Un souvenir qui renaît grâce à une photo. Lors d’un voyage dans le Tanganyika, à l’est de la RDC, un pasteur me soutient qu’il existe des maladies (choléra, sida, malaria…) jetées comme un sort par un sorcier et qu’il faut d’abord se rentre chez le pasteur pour une séance de prière avant d’aller à l’hôpital. J’explique que le pasteur pourra prier pour le malade et bénir les soins médicaux sur le lit de l’hôpital, car pour le choléra, par exemple, quelques minutes de retard peuvent couter la vie du malade à cause de la déshydratation du corps. Mais difficile de discuter avec celui qui parle au nom de Dieu devant un auditoire dévot. Éternel débat de savoir à qui revient la priorité entre le médecin et le pasteur dans un contexte où la sorcellerie est une croyance très rependue au Katanga et trop des pasteurs surfent là-dessus. Le mot « buloshi », sorcellerie en français, est sur toutes les lèvres en ville de Lubumbashi même.
Lors d’un très long voyage en bord d’une jeep Land Cruiser de Lubumbashi à Kalemie, soit près de mille kilomètres, la deuxième nuit du voyage, nous décidâmes de nous arrêter vers minuit à une barrière où les gardes avaient déjà allumé un grand feu. En ce mois de juin, il fait très froid dans le Katanga. Nous venions de dépasser la journée la cité lacustre de Pweto, au bord du lac Moero. J’interpelle mes amis pour qu’ils commencent par se laver les mains avant de manger, car nous avons traversé une zone ayant été sous l’épidémie de choléra.
C’est alors que Monsieur Ben, que tout le monde appelle affectueusement « Pasteur », comme c’est ainsi qu’il s’est présenté, m’interpelle en me disant que seule la prière sauve. Car il a délivré plus d’une personne sous l’emprise de choléra de la sorcellerie. « Il arrive qu’un sorcier vous jette le sort du choléra. Vous n’aurez même pas le temps d’arriver à l’hôpital et vous serez déjà mort. C’est pourquoi, il faut voir le pasteur avant pour sauver votre âme », nous exhorte-t-il.
Nous sommes près d’une dizaine autour du feu. La plupart sont d’accord avec le point de vue du pasteur et certains argumentent pour le soutenir, en témoignant d’autres maladies que la médecine n’a pas pu guérir et que seule la prière a guérie. Tout simplement, je leur explique, avec ma connaissance générale dans ce domaine, que le choléra est une maladie qui entraine une déshydratation à grande vitesse du corps par la diarrhée. Alors que l’eau, c’est la vie. Une fois le corps vidé d’eau, le patient meurt. Pourtant, il est possible de sauver le malade si on lui administre une solution saline, comme le recommandent plusieurs spots que les ONG œuvrant dans le domaine de la santé diffusent dans les médias. Si on ne sait pas préparer une solution saline, il faut se précipiter dans la structure sanitaire la plus proche pour que le malade soit pris en charge le plus tôt possible.
Argument contre lequel le pasteur rétorque : « Il faut d’abord se rendre auprès du pasteur, car on ne sait jamais, cela peut être un choléra par sorcellerie que seule la prière peut guérir. » J’explique que le temps que prend la prière, surtout que les pasteurs ne sont jamais avares en paroles, peut être fatale pour le malade.
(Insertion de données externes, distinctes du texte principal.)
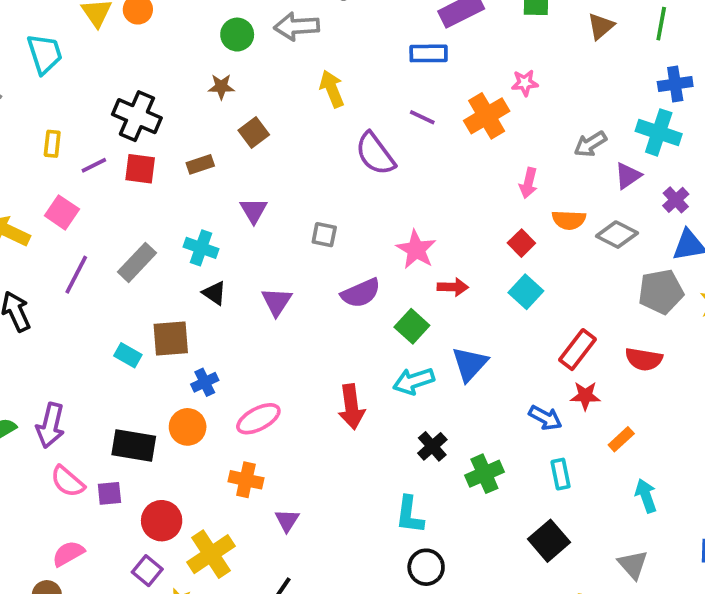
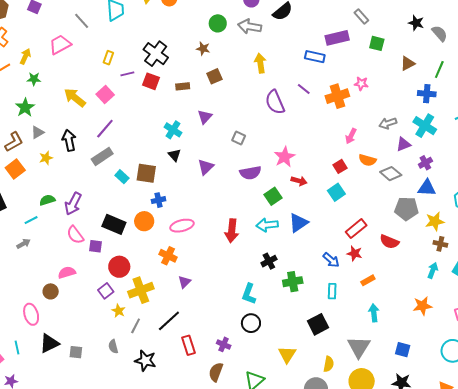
blue cross: (675, 84) -> (427, 94), moved
gray rectangle: (137, 262) -> (102, 156), moved
gray triangle: (633, 565) -> (359, 347), size x1.4

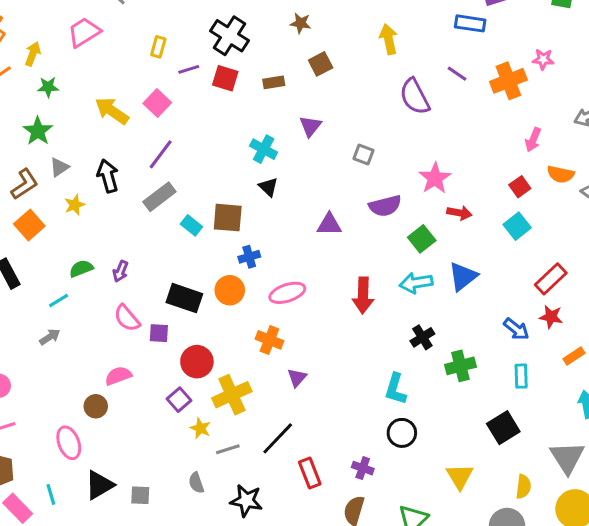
purple triangle: (206, 167) -> (329, 224), moved, turned 48
purple arrow: (73, 204) -> (121, 271), size x0.6
gray line: (136, 326) -> (228, 449), turned 49

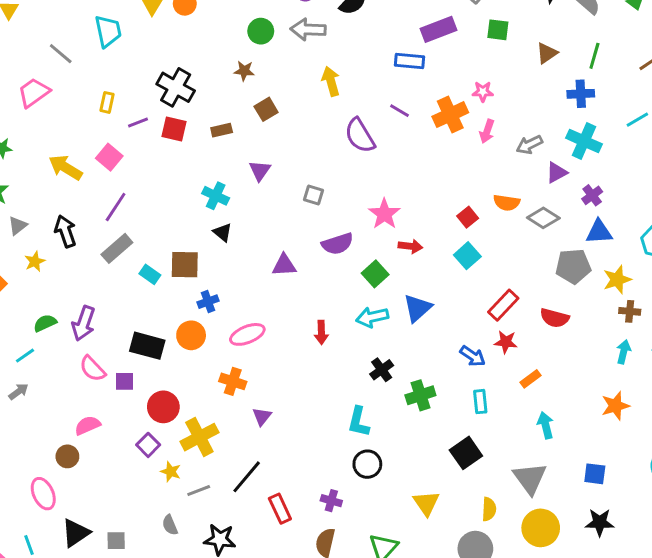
pink arrow: (533, 140) -> (487, 131), moved
purple arrow: (121, 271) -> (84, 323), size x1.6
red arrow: (363, 295) -> (321, 332), size x0.7

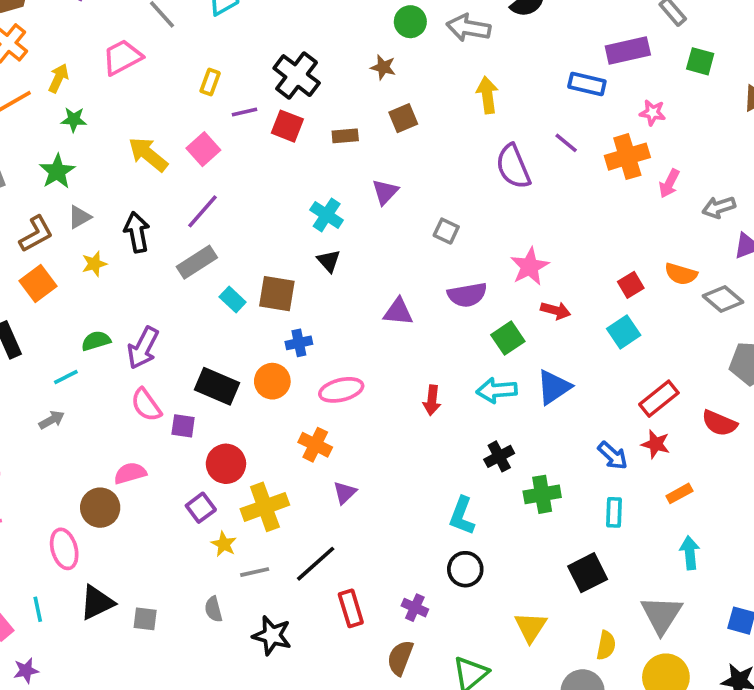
pink star: (483, 92) -> (653, 113), moved
brown circle: (67, 456) -> (100, 508), size x1.4

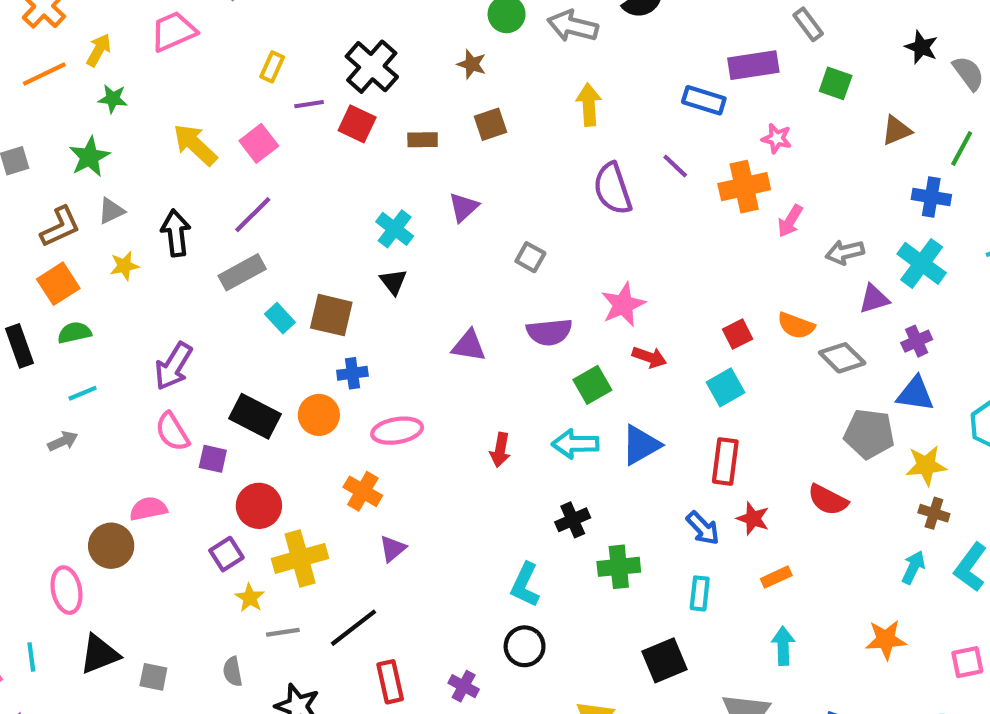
green semicircle: (96, 341) -> (74, 333), moved
red rectangle: (659, 399) -> (725, 462), moved, turned -48

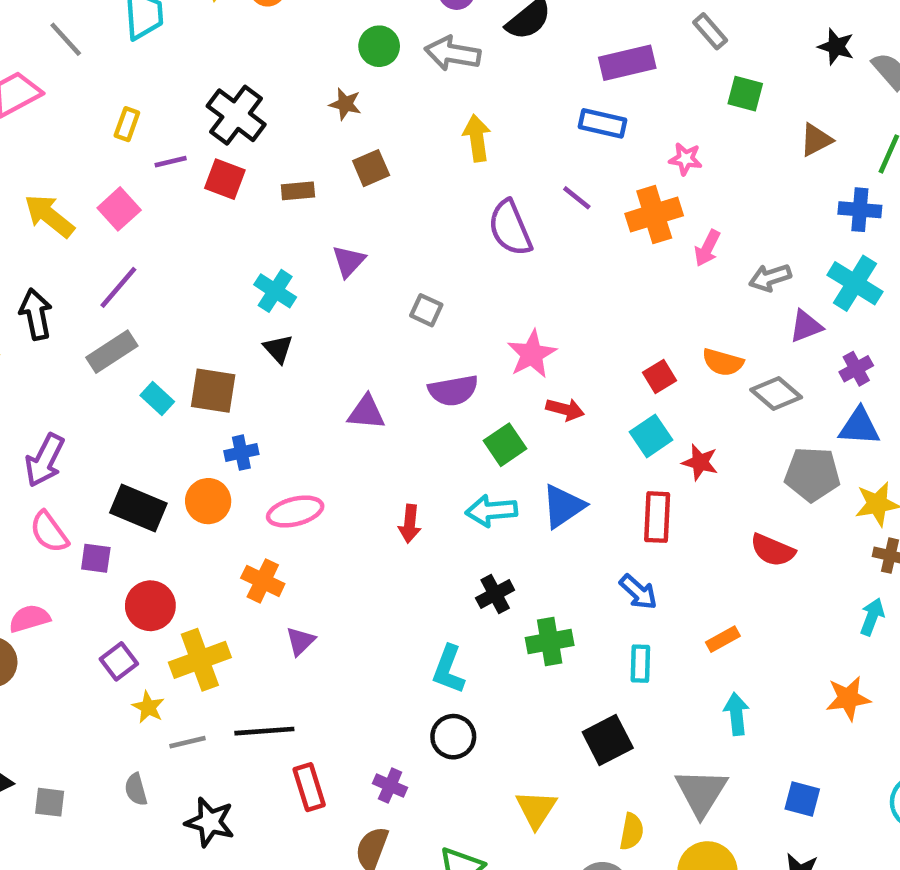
purple rectangle: (753, 65) -> (627, 63), moved
red star: (753, 519) -> (700, 462), moved
black line: (353, 628) -> (264, 731), turned 38

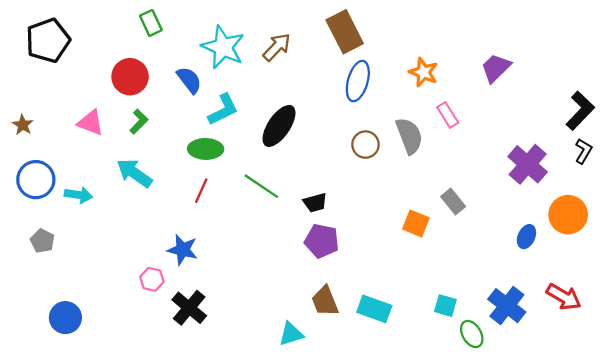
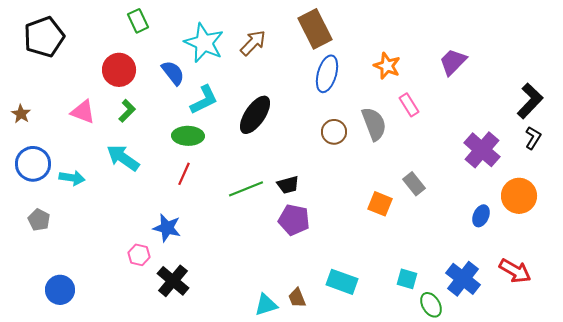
green line: (261, 186) -> (246, 189), moved, turned -56
brown trapezoid: (325, 301) -> (297, 298), moved, size x0.7

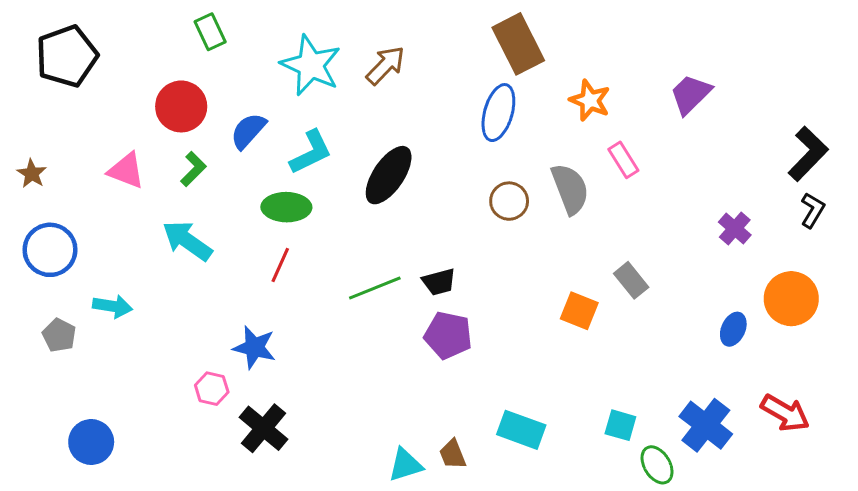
brown rectangle: (315, 29) -> (518, 44), moved
blue semicircle: (173, 73) -> (248, 131), moved, turned -100
purple cross: (482, 150) -> (735, 228), size x0.6
cyan arrow: (72, 178) -> (113, 306), moved

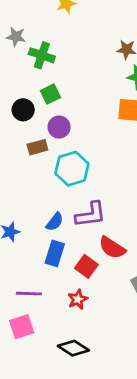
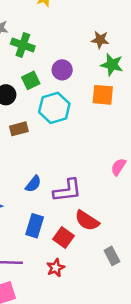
purple circle: (59, 127) -> (62, 70), moved
cyan hexagon: (72, 169) -> (54, 108), moved
blue semicircle: (55, 222) -> (33, 184), moved

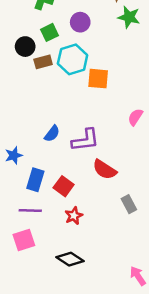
orange square: (103, 95) -> (98, 79), moved
brown rectangle: (19, 129) -> (43, 62), moved
blue rectangle: (35, 226) -> (35, 180), moved
red square: (63, 238) -> (64, 186), moved

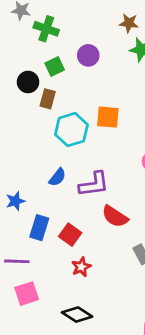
cyan hexagon: (73, 59) -> (71, 130), moved
brown rectangle: (43, 62) -> (48, 99), turned -60
purple line: (30, 211) -> (17, 261), moved

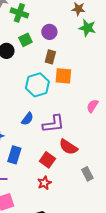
brown rectangle: (48, 99) -> (50, 57), moved
red square: (70, 235) -> (47, 160), moved

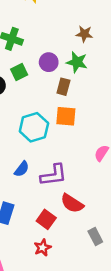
green star: (87, 28) -> (77, 62), moved
brown rectangle: (50, 57) -> (63, 87), moved

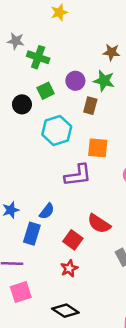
orange square: (66, 116) -> (98, 148), moved
cyan hexagon: (34, 127) -> (57, 130), moved
blue semicircle: (22, 169) -> (47, 211), moved
purple L-shape: (54, 175) -> (78, 175), moved

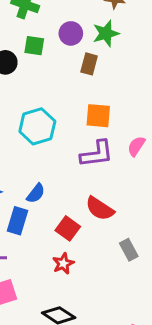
green star: (104, 81) -> (106, 33), turned -30
green square: (46, 91) -> (34, 46), turned 35
cyan hexagon: (57, 130) -> (37, 126), moved
purple L-shape: (78, 175) -> (97, 154), moved

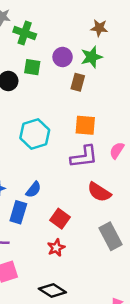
red semicircle: (100, 209) -> (99, 192), moved
gray rectangle: (129, 250) -> (111, 236), size x1.5

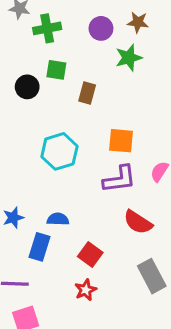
green cross: (25, 33) -> (47, 28), turned -30
purple circle: (63, 57) -> (101, 28), moved
brown rectangle: (78, 82) -> (87, 93), moved
blue semicircle: (33, 190) -> (58, 219), turned -126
Cela ne coute rien au pasteur de venir voir le malade sur son lit d’hôpital où il pourra prier et pour le malade et pour les soins médicaux qui lui sont administrés.
C’est là que le pasteur se plaint de mon incrédulité, car lui, avec sa longue expérience, il a eu à guérir le sida qui a été jeté comme un sort et surtout, plusieurs fois, la malaria. « La malaria d’un sorcier rend fou », ainsi commence-t-il un autre long prêche-explication des miracles de Dieu à travers l’humble serviteur qu’il est. C’est là que je donne ma langue au chat, comprenant à qui j’ai affaire. Car expliquer que la malaria qui rend fou est la malaria cérébrale qui, par mauvais traitement ou accumulation des germes dans le corps, atteint le cerveau, serait d’une totale inutilité. Le pasteur tient bien son auditoire en laisse.
En effet, la sorcellerie est une croyance très populaire dans le Katanga et un sérieux fonds de commerce pour certains hommes de Dieu. Même sans intention méchante, le terme « buloshi », la sorcellerie en français, intervient couramment dans les conversations des Katangais, particulièrement les Lushois.